Campos’ suggestion of using the principle of subsidiarity for global health governance moves in the same direction of the perspective of global health promotion grounded on the preferential option for the poor developed by Alexandre A. Martins from his experience among the poor and emphasized by Michael Rozier and Lisa S. Cahill. This option directs global health initiatives to engage in local communities, considering the knowledge of locals and their experience in the midst of poverty. Therefore, the poor become active partners of global health and not only recipients of charitable actions from affluent nations.
As the question of justice is a central ethical challenge in global health, the preferential option for the poor offers a perspective that inverts the most common approach to health care, placing the poor and their voices as core partners in the effort of promoting global health. This works to break the vicious cycle created by impoverishment (poverty – vulnerability – illness – lack of health care – premature death). It is a perspective from below that respects particularities of local communities because the voices of the poor matter. Hence, it can address a common criticism that global health organizations promote a new form of colonialism because they create dependency and do not work for the empowerment of impoverished communities and their development from their own worldview and strengths.
Paul Farmer ended the conference stressing a preferential option for the poor in health care. Instead of developing a theoretical argument to show why this perspective is necessary for global health, he presented his practice and the work of Partners in Health grounded in the option for the poor in health care. He affirmed that his perspective is not in the mainstream of global health, but it should be.

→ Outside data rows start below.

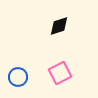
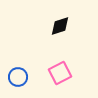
black diamond: moved 1 px right
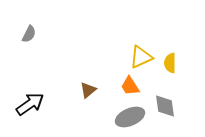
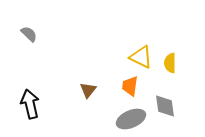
gray semicircle: rotated 72 degrees counterclockwise
yellow triangle: rotated 50 degrees clockwise
orange trapezoid: rotated 40 degrees clockwise
brown triangle: rotated 12 degrees counterclockwise
black arrow: rotated 68 degrees counterclockwise
gray ellipse: moved 1 px right, 2 px down
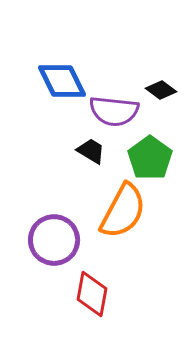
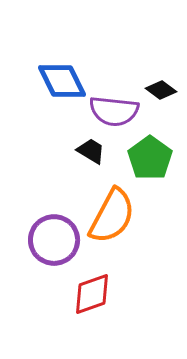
orange semicircle: moved 11 px left, 5 px down
red diamond: rotated 60 degrees clockwise
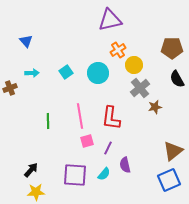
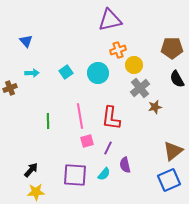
orange cross: rotated 14 degrees clockwise
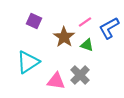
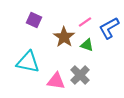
purple square: moved 1 px up
cyan triangle: rotated 45 degrees clockwise
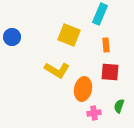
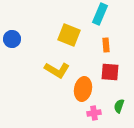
blue circle: moved 2 px down
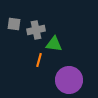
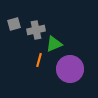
gray square: rotated 24 degrees counterclockwise
green triangle: rotated 30 degrees counterclockwise
purple circle: moved 1 px right, 11 px up
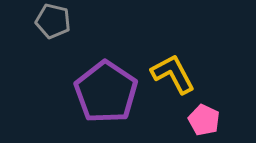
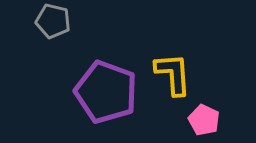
yellow L-shape: rotated 24 degrees clockwise
purple pentagon: rotated 14 degrees counterclockwise
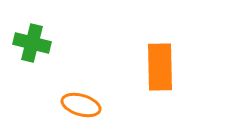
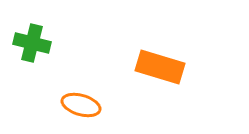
orange rectangle: rotated 72 degrees counterclockwise
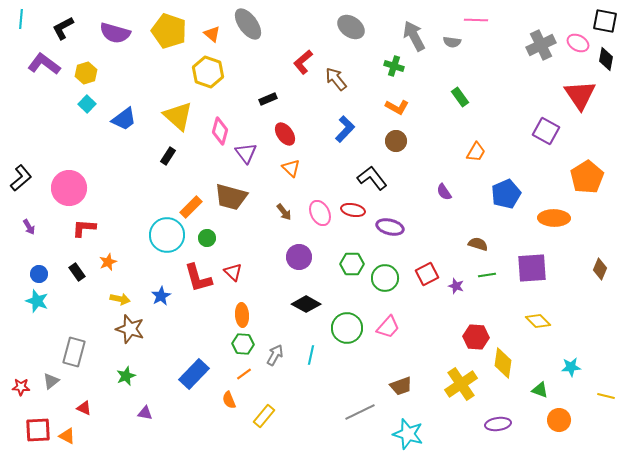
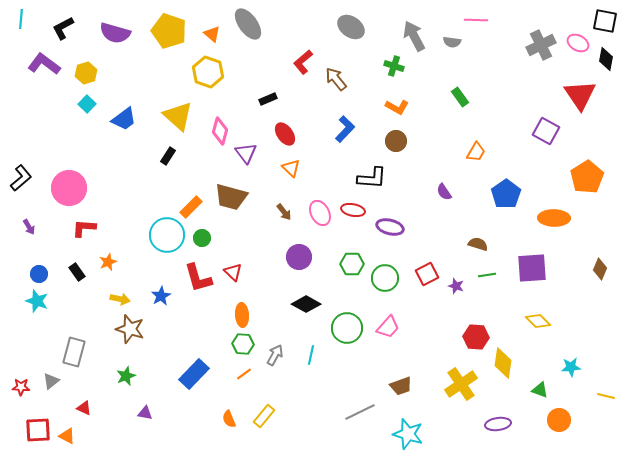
black L-shape at (372, 178): rotated 132 degrees clockwise
blue pentagon at (506, 194): rotated 12 degrees counterclockwise
green circle at (207, 238): moved 5 px left
orange semicircle at (229, 400): moved 19 px down
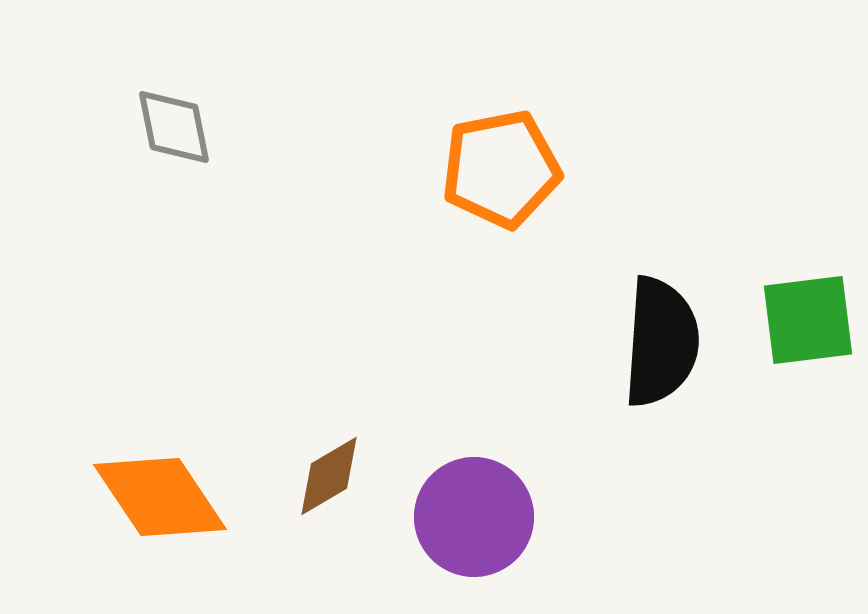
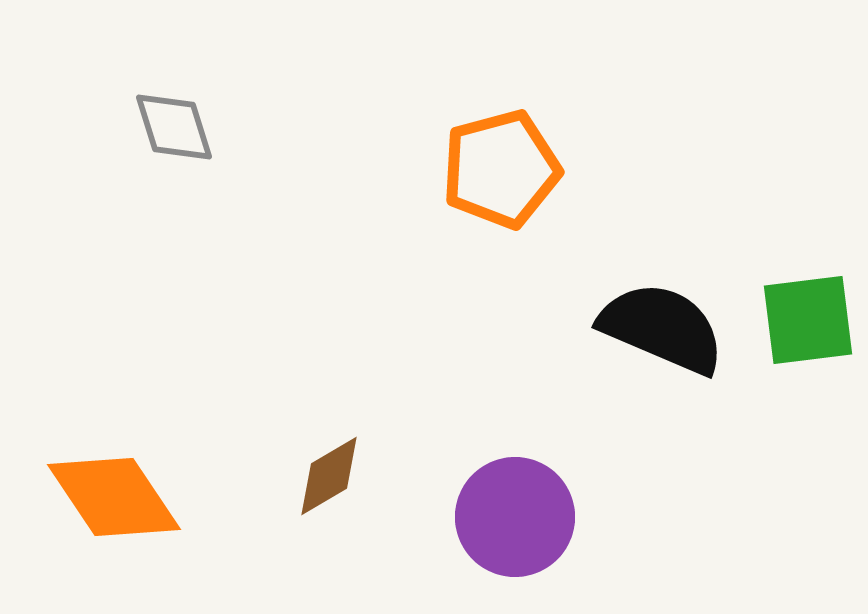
gray diamond: rotated 6 degrees counterclockwise
orange pentagon: rotated 4 degrees counterclockwise
black semicircle: moved 1 px right, 14 px up; rotated 71 degrees counterclockwise
orange diamond: moved 46 px left
purple circle: moved 41 px right
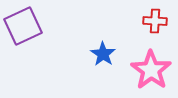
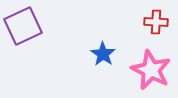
red cross: moved 1 px right, 1 px down
pink star: rotated 9 degrees counterclockwise
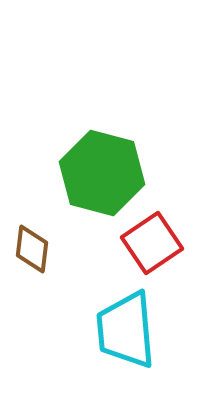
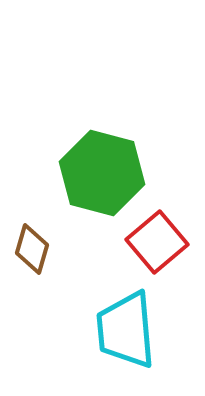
red square: moved 5 px right, 1 px up; rotated 6 degrees counterclockwise
brown diamond: rotated 9 degrees clockwise
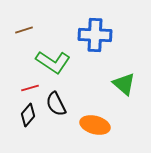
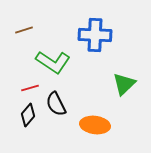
green triangle: rotated 35 degrees clockwise
orange ellipse: rotated 8 degrees counterclockwise
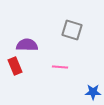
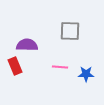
gray square: moved 2 px left, 1 px down; rotated 15 degrees counterclockwise
blue star: moved 7 px left, 18 px up
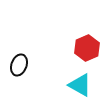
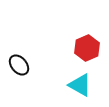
black ellipse: rotated 60 degrees counterclockwise
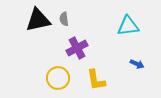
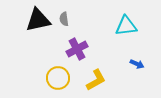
cyan triangle: moved 2 px left
purple cross: moved 1 px down
yellow L-shape: rotated 110 degrees counterclockwise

Although my impression is that most people at the conference support a global health perspective that begins from initiatives from and with local communities, empowering their experiences and supporting their agency, some people are not in favor of this way of action in global public health. These people still believe that they are the authority to promote global health action from a view of going to an impoverished region and simply acting for (and not with) the poor. No doubt this is a theme for more discussion and studies. The inclusion of ethics in the global health agenda and the global health in bioethical discussion will contribute to the development of the field, especially in its practical aspect of health care delivery in impoverished, diverse communities around the world.